Natural DB design/ choice with R

databases

#1

There are a number of powerful interfaces allowing R to interface with major database types, but has anyone written in an opinionated way about which DBs are more or less natural to use with R, maybe in a comparative way?

The question is general, motivated by a specific use-case: A small organization which owns some internet-connected industrial equipment is interested in some visualization/ dashboarding, w data from many pieces of equipment, updated at high freq time intervals (data available 10-100x per second). Therefore, I have not so wide (about 150 - 200 pieces of equipment, ie variables), but really long data (~300k observations per day).

For now, the data is nice and rectangular- I could just use csvs, though I’m intrigued with the fst and feather packages. I’m worried, however, that I need to take a longer view and anticipate growth in the system, and perhaps try to do this in a more “mature” way.

Then again, maybe simpler is better, and I should avoid the overhead of a a DB data repo.

More context: I’m an intermediate R user, and love to do analysis with the many powerful tidyverse tools, and sometimes Shiny, but I know little beyond the most basic SQL commands, and almost nothing about DB admin.

Any ideas are appreciated.


#2

This is a great question.
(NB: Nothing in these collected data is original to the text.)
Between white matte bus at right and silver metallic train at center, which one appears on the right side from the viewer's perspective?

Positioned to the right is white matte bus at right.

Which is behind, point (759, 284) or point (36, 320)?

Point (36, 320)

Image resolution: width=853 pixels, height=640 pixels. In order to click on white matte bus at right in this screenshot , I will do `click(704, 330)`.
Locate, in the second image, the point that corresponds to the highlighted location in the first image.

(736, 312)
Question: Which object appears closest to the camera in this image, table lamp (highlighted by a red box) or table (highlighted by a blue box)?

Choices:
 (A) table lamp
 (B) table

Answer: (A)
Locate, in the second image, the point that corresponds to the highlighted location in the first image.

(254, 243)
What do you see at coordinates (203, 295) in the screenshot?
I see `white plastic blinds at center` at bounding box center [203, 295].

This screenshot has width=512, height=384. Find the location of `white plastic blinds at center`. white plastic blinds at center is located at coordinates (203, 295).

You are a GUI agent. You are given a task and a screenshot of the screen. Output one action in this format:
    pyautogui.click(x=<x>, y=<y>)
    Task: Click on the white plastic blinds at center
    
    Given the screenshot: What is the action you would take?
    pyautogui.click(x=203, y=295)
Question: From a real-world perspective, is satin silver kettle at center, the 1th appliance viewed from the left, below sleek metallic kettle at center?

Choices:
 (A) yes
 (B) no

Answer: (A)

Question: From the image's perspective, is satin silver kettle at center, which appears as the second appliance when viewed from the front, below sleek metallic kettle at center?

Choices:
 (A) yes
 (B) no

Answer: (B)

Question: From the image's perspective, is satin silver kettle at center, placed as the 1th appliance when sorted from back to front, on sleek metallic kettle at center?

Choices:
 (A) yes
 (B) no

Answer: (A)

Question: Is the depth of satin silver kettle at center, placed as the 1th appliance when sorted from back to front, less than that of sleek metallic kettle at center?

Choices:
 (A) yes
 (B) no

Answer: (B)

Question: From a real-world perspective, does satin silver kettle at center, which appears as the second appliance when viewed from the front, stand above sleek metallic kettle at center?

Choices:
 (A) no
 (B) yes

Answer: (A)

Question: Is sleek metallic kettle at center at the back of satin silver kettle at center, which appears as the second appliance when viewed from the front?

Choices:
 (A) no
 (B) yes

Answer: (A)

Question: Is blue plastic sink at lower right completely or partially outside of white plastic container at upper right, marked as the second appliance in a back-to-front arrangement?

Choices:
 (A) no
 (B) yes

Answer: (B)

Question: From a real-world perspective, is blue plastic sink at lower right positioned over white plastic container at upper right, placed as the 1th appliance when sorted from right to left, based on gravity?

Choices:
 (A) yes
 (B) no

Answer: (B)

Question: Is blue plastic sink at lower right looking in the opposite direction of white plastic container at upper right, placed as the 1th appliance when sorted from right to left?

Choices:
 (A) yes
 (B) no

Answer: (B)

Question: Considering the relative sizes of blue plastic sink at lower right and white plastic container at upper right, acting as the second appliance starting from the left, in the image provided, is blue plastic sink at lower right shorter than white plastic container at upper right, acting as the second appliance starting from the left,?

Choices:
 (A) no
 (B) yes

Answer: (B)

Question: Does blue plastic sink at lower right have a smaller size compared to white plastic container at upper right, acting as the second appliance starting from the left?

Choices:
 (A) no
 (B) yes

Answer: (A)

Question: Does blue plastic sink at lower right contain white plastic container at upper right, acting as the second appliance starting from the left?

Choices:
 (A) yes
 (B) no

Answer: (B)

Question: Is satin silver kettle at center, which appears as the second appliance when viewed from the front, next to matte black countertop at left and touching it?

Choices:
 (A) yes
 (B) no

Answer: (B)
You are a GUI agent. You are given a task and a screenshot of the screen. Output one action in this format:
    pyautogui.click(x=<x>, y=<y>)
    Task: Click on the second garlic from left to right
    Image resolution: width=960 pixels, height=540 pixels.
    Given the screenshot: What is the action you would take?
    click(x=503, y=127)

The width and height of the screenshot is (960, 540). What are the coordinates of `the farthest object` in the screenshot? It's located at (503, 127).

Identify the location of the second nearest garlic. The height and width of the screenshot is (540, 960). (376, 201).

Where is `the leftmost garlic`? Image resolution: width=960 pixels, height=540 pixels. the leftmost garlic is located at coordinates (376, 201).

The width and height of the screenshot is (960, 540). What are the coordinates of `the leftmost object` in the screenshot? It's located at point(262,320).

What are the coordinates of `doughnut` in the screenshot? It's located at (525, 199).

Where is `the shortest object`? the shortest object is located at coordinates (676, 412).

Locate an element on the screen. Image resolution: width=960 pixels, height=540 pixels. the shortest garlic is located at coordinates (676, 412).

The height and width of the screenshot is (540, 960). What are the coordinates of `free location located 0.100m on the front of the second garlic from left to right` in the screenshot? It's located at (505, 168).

I have to admit that I am quite biased on this topic, being an avid Postgres user. When I need a database, though, I find myself reaching for either SQLite or PostgreSQL, depending on the situation. SQLite resides in a single file and is by far the easiest to set up, but PostgreSQL is not that much harder (in my experience), has fantastic documentation, and is enormously powerful when necessary. PostgreSQL also has support for windowing functions and CTEs, which can be useful for more advanced querying and analysis. Plus, both are open source products.

Both also have solid database connectors, although the semantics between the two can vary at times (even though both use DBI). Also, the future connector for Postgres (RPostgres) is not on CRAN yet, but RPostgreSQL can normally get the job done.

Lastly, an article from the tidyverse that I find very helpful is here. At the very end is a tidbit on this topic in particular (which happens to agree with my bias :smile:). Lots more information there to enjoy though!

If you don’t already have a database, here’s some advice from my experiences setting up and running all of them. SQLite is by far the easiest to get started with, but the lack of window functions makes it limited for data analysis. PostgreSQL is not too much harder to use and has a wide range of built-in functions. In my opinion, you shouldn’t bother with MySQL/MariaDB: it’s a pain to set up, the documentation is subpar, and its less featureful than Postgres. Google BigQuery might be a good fit if you have very large data, or if you’re willing to pay (a small amount of) money to someone who’ll look after your database.

All of these databases follow a client-server model - a computer that connects to the database and the computer that is running the database (the two may be one and the same but usually isn’t). Getting one of these databases up and running is beyond the scope of this article, but there are plenty of tutorials available on the web.

EDIT: On your particular use case, I would recommend PostgreSQL, as it would prepare you for increasing data volume and scaling. It’s easy to get started with, but you would have plenty of room to grow (many companies use Terabyte PostgreSQL databases with efficiency, although that would probably suggest requiring a dedicated DBA).


#3

I don’t have extensive experience in connecting R with databases, but I have had no problem in connecting R to an Oracle server and to a Hadoop cluster via Hive and Impala.

Therefore you should probably concentrate on the factors mentioned by @cole, i.e. the ease of setting up the database, its functionality and performance.